1: Old Faithful
Below is a data set for Old Faithful eruptions. The first data column is the duration of the eruption (in seconds). The second column is the Interval of Time before the next eruption (in minutes). We are going to use duration as the explanatory and use interval as the response variable.
Get a correlation between our data, find a line of best fit, and plot your data (and line).
Does a linear relationship make sense for this data? Explain any possible problems with using a linear relationship with this data.
If an eruption were to last for 256 seconds, what would the expected Interval time be?
If an Interval was 88 minutes, what would we expect the eruption time to be?
One of the points given was (207, 78). What is the residual of this point?
2: Anscombe's Quartet:
This data set is a set made up by a statistician. In the data set (found below), there are four groups of data. Please follow the order of this data set as it should lead you to an interesting conclusion. There are four data sets. xA and yA go together, xB and yB go together, xC and yC go together, and xD and yD go together.
Find the correlation for each of the four data sets.
Find the line of best fit for each of the four data sets. make sure to write it in the new form (y=b0+b1*x)
Create a graph for each of the data sets, making sure to include the line of best fit for each. These four graphs should be on the same page and should all be viewable at the same time.
Compare and contrast how the line of best fit interacts with the data.
Which data set does the line make the most sense for?
For each data set that a line of best fit doesn't make sense, explain why.
3: Detroit
Below is a data set dealing with statistics from Detroit. The explanation of the different pieces can be found here.
load the csv file into r. Save the data as detroit
use: plot(detroit) . Explain what r gave you in this graph. If you ae unsure, call me over and we will look at it together.
Find two variables you think would be described well with a line of best fit. find the correlation between your two variables, find the line of best fit, and then create a plot that includes the points, correct axes labels, and the line of best fit.
Explain what relationship you found and what it means in real life.

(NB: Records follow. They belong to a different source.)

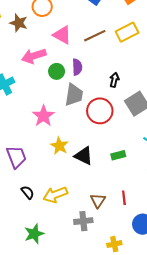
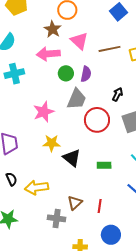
brown star: (19, 23) -> (53, 29), moved
yellow star: (59, 146) -> (52, 143), turned 30

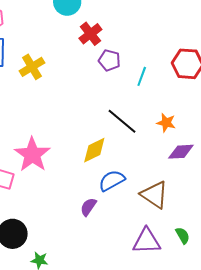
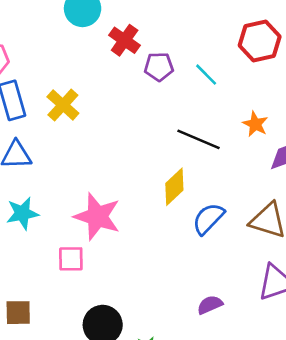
cyan line: (142, 76) -> (206, 75), turned -48
orange star: (166, 123) -> (255, 124), turned 30
purple semicircle: (88, 207) -> (210, 305), moved, turned 48

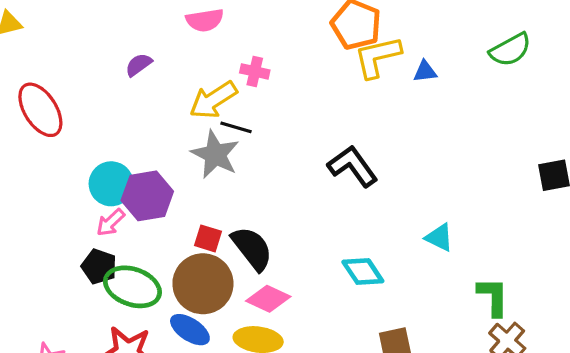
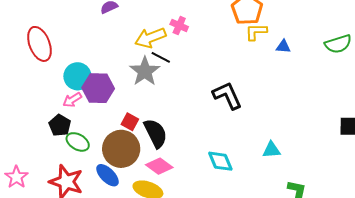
yellow L-shape: (377, 57) -> (256, 32), size x0.7
red ellipse: (40, 110) -> (39, 44), moved
cyan triangle: (439, 238) -> (271, 150), turned -42
green ellipse: (132, 287) -> (78, 142), size x0.7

4: A friend of yours has been doing some research in the area of photo synthesis. They have collected the information and placed it into a .csv for you. They explain the four different variables as such:
Irradiance: the amount of light that was shining on the plant leaf.
C02 Concentration: how much C02 was in the air around the plant when the data was taken
Leaf Resistance: the resistance the leaf has to gases (how resistant the holes are that let air and water and gasses in and out)
Photosynthesis Rate: The rate at which the plant is currently photosynthesizing.
They ask you to help them answer the following question: "Which of the three factors (Irradiance, CO2 Concentration and Leaf Resistance) seem to have the strongest correlation with the photosynthesis rate?"
Using your knowledge of statistics, help them answer that question. I'm leaving it up to you to show what you need to, make the proper graphs and equations. But give me enough so that I will be convinced.
5: pets!
Given in the .csv below are how old pets are in human years (for example, after 4 years it is like a dog is 34). Your job is to make a graphic that has both cat years and dog years on the same graphic. Be sure to include lines of best fit for both.